GPU architectures have continued to grow in complexity, with recent incarnations introducing increasingly powerful fixed-function units for matrix multiplication and data movement to accompany highly parallel general-purpose cores. To fully leverage these machines, software must use sophisticated schedules that maximally utilize all hardware resources. Since realizing such schedules is complex, both programmers and compilers routinely employ program transformations, such as software pipelining (SWP) and warp specialization (WS), to do so in practice. However, determining how best to use SWP and WS in combination is a challenging problem that is currently handled through a mix of brittle compilation heuristics and fallible human intuition, with little insight into the space of solutions. To remedy this situation, we introduce a novel formulation of SWP and WS as a joint optimization problem that can be solved holistically by off-the-shelf constraint solvers. We reify our approach in Twill, the first system that automatically derives optimal SWP and WS schedules for a large class of iterative programs. Twill is heuristic-free, easily extensible to new GPU architectures, and guaranteed to produce optimal schedules. We show that Twill can rediscover, and thereby prove optimal, the SWP and WS schedules manually developed by experts for Flash Attention on both the NVIDIA Hopper and Blackwell GPU architectures.

💡 Deep Analysis

📄 Full Content

Driven by the insatiable appetite of machine learning for performance, recent GPUs continue to expand the scale and capabilities of fixed-function units for matrix multiplication (GEMM), called Tensor Cores (TCs) on NVIDIA GPUs, and bulk data movement. As these fixed-function units become more powerful, the relative performance ratios of data movement and FLOPS between general-purpose and fixed-function matrix units change dramatically, often by multiplicative factors. Additionally, the interfaces for targeting fixed-function units routinely undergo significant alterations across generations, ranging from modifications to where data can be placed, to how many threads are required to issue operations, and even to the model of asynchronous execution. Consequently, every program targeting TC GPUs may have a different optimal schedule for each architecture generation to fully leverage the available general-purpose and fixed-function units [19,27,33].

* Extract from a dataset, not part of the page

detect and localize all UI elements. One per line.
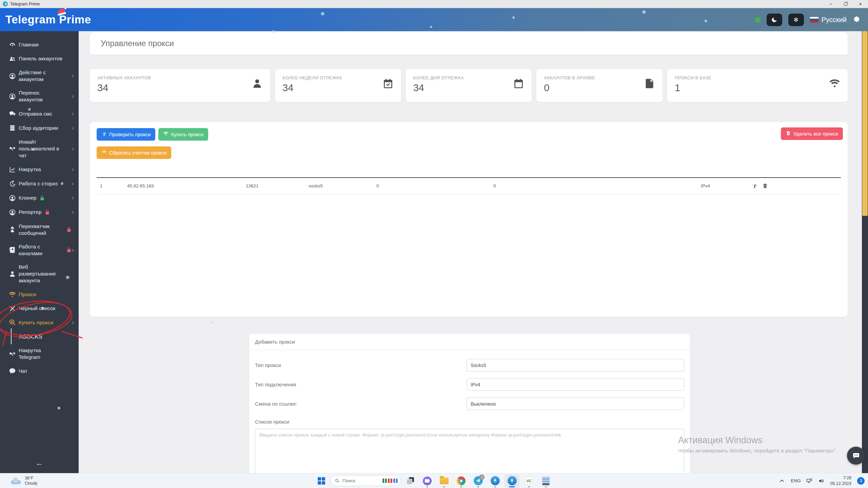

A common solution to this performance portability problem for iterative programs is software pipelining (SWP) [6,7,25]. SWP permits programmers to write a simple loop to describe a computation, which a compiler can then automatically transform to exploit instruction-level parallelism within and across iterations to derive a schedule that maximizes utilization of all the functional units. Importantly, when compiling the same loop for different machines, the compiler will tailor a custom schedule based on the underlying constraints for each architecture to ensure that the same program runs efficiently in all settings [6]. To realize a particular SWP schedule, the compiler must synthesize a new loop, but the requirements imposed by new TC GPUs, such as the need for many threads to cooperatively issue TC operations [2,3], preclude the use of a standard sequential loop to express most schedules.

To realize SWP schedules for TC GPUs, both compilers [5,13,26,[36][37][38] and developers [28,34] have adopted warp specialization (WS) [10,11] as a programming paradigm. Instead of the standard data-parallel style of GPU programming that assigns the same computation to each thread, in WS, subsets of threads called warps collaboratively execute different parts of a program, exchanging data through common memories and synchronizing where necessary. While WS is a necessary program transformation for achieving SWP schedules for TC GPUs, it comes with performance trade-offs (e.g., extra communication and synchronization) that obscure how best to deploy it in practice.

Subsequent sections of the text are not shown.